As background, Millennium filed a complaint seeking coverage regarding two underlying lawsuits alleging Millennium told its customers that its competitors’ businesses were illegal (among other things). Millennium instituted a declaratory judgment action seeking coverage in relation to the lawsuits. A California federal district court entered partial summary judgment in Millennium’s favor stating that Darwin had the duty to defend since the policy covered disparagement claims. In addition, the federal district court denied Darwin’s motion for judgment as a matter of law regarding whether Darwin acted in good or bad faith. Ultimately, the jury found Darwin acted in bad faith and was ordered to pay $8.7 million to Millennium.
On appeal, Darwin contended it had no duty to defend since Millennium had reported other claims in the Ameritox and Calloway cases to its previous insurer; thus the policy’s prior noticed claims exclusion applied. In addition, Darwin contended the district court erred in finding it had engaged in bad faith.
The Ninth Circuit upheld the bulk of district court’s ruling. First, the court held that Darwin had a duty to defend Millennium because the claims potentially fell within the policy’s coverage for personal and advertising injury. Specifically, the court reasoned that Darwin learned of Millennium’s general counsel making insulting statements about its competitors during a presentation to sales employees, and thus, should have known Millennium faced potential disparagement claims. Moreover, the court refused to apply the prior noticed claims exclusion because these claims arose during Darwin’s policy period.

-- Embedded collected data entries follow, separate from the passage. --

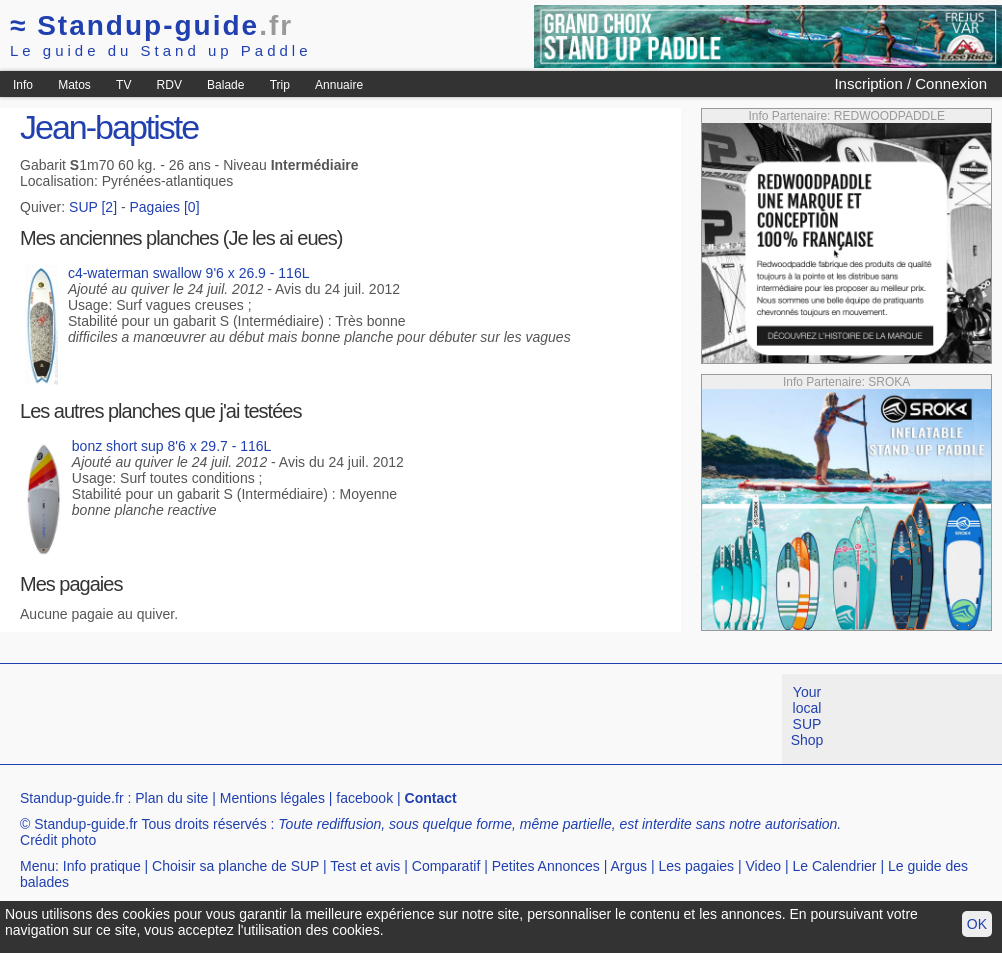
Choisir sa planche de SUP (235, 866)
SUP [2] (93, 207)
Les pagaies (697, 866)
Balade (225, 85)
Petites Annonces (546, 866)
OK (977, 924)
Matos (74, 85)
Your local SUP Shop (807, 716)
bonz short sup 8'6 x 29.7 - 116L (172, 446)
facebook (364, 798)
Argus (629, 866)
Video (763, 866)
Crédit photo (58, 840)
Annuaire (339, 85)
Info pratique (102, 866)
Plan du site (171, 798)
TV (123, 85)
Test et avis (365, 866)
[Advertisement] (364, 719)
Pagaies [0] (165, 207)
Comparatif (446, 866)
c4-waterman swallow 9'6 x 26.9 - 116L (189, 273)
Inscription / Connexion (910, 83)
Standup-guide (151, 25)
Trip (280, 85)
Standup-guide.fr (72, 798)
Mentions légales (272, 798)
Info (23, 85)
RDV (169, 85)
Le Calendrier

Second, the Ninth Circuit held that the evidence supported a finding that Darwin had acted in bad faith. It reasoned that Darwin never anticipated defending Millennium for the underlying lawsuits since it assigned Millennium’s claims to a claims representative with little experience, conducted no real investigation (despite the suggestion by the claims representative to investigate further), and instead hired outside counsel in anticipation of coverage litigation
The court did extend Darwin an olive branch, allowing it to terminate its duty to defend Millennium in Ameritox after a jury verdict was rendered and Millennium appealed and moved for a new trial. At that point, it was apparent the Ameritox case no longer involved a potentially covered disparagement claim.
This case illuminates the increasingly harsh consequences being exacted upon insurers that are found to have erred in refusing to defend their insureds. The contagion continues to spread.